Et donc, pour en venir à une réponse à la question, les inégalités ne sont pas qu’un plan sur lequel se projettent les problèmes environnementaux, elles sont plus que ça. La capacité de dépenser et d’influencer la trajectoire commune pour maintenir des privilèges est un des principaux freins à l’autolimitation dans les sphères où elle doit justement s’instituer de toute urgence: chez nous, et chez les plus privilégiés d’entre nous. 

Ensuite, compte tenu du pouvoir de la richesse économique—définie comme le pouvoir de dépenser—, le risque est grand de s’enliser dans une fausse transition qui voit les riches verdir leur mode de vie sur le dos du reste de l’humanité. Pour ces raisons, l’autolimitation qui doit s’imposer à l’échelle d’une société implique la limitation du pouvoir économique de certains. Ça, c’est le bout facile—en théorie évidemment, car cela impliquera son lot de conflits sociaux et d’expropriations.

La partie plus compliquée de la réponse concerne les autres. Ceux qui se ramassent dans la moyenne, moyenne qui change complètement d’échelle quand on se promène le long de la frontière qui divise la planète entre les pays riches et le reste du monde. Le Québécois moyen a besoin de 193 térajoules (TJ) par année pour travailler, consommer, se déplacer et pour vivre, tout simplement. Le Terrien moyen, lui, vit, travaille, se déplace et assure sa subsistance avec 54 TJ. L’écart est non seulement abyssal (x4), il éclaire l’injustice et l’insoutenabilité de la situation. Et la moyenne québécoise cache le fait que, sur notre territoire, il y a des Premières Nations qui n’ont toujours pas accès à des services de base tels que l’eau potable ou des logements salubres, il y a des populations pauvres et marginalisées qui rêveraient de pouvoir bruler quelques TJ de plus seulement pour rester au chaud en février pendant que d’autres en brulent sur leur motoneige pour s’amuser. 

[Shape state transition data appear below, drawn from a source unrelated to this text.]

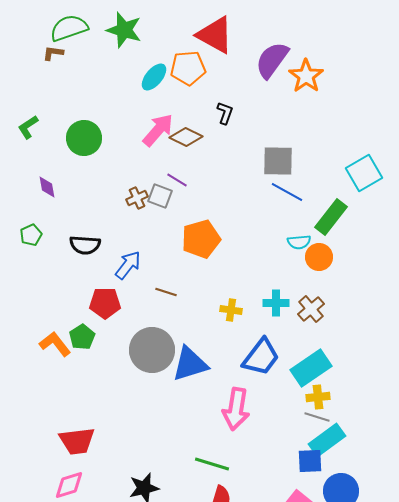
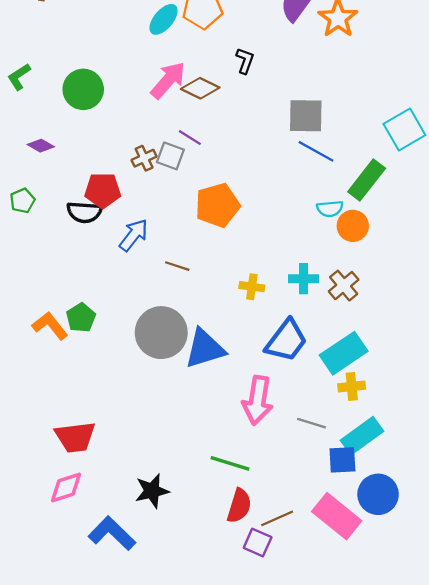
purple diamond: (47, 187) -> (41, 146), turned -50
red pentagon: (105, 303) -> (103, 190), moved
gray line: (317, 417) -> (311, 423), moved

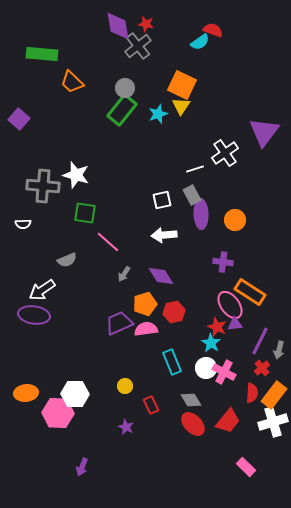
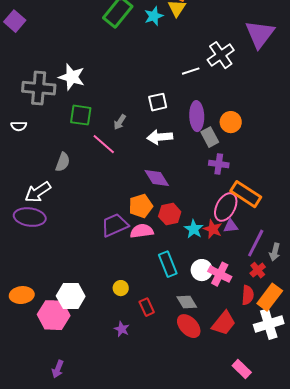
gray rectangle: (192, 195) -> (210, 137), moved
gray semicircle: (67, 260) -> (63, 162), turned -48
gray arrow: (124, 274) -> (120, 122), moved
pink ellipse: (230, 305) -> (226, 207), turned 64
cyan star: (211, 343) -> (194, 229), moved
purple arrow: (82, 467) -> (58, 369), moved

Cela étant dit, la réponse à ces inégalités ne peut être la croissance. Le temps de ce progressisme est révolu. 

C’est Nixon qui disait de la croissance que, comme une marée montante, elle lève tous les bateaux, les yachts autant que les pontons, les chaloupes et les canots, même les rafiaux qu’empruntent avec crainte et désespoir les réfugiés. Aujourd’hui cette marée montante inonde les maisons de toutes les familles qui ne peuvent pas se payer une digue ou la dresser sur des pilotis. La croissance ne fera qu’amplifier l’onde de la marée. Il faut donc, pour reprendre une expression des sans-culottes de la Révolution française, être du parti des «partageux», mais admettre que la tarte est déjà trop grosse, qu’il faudra apprendre à en partager équitablement la moitié et laisser le reste à la planète.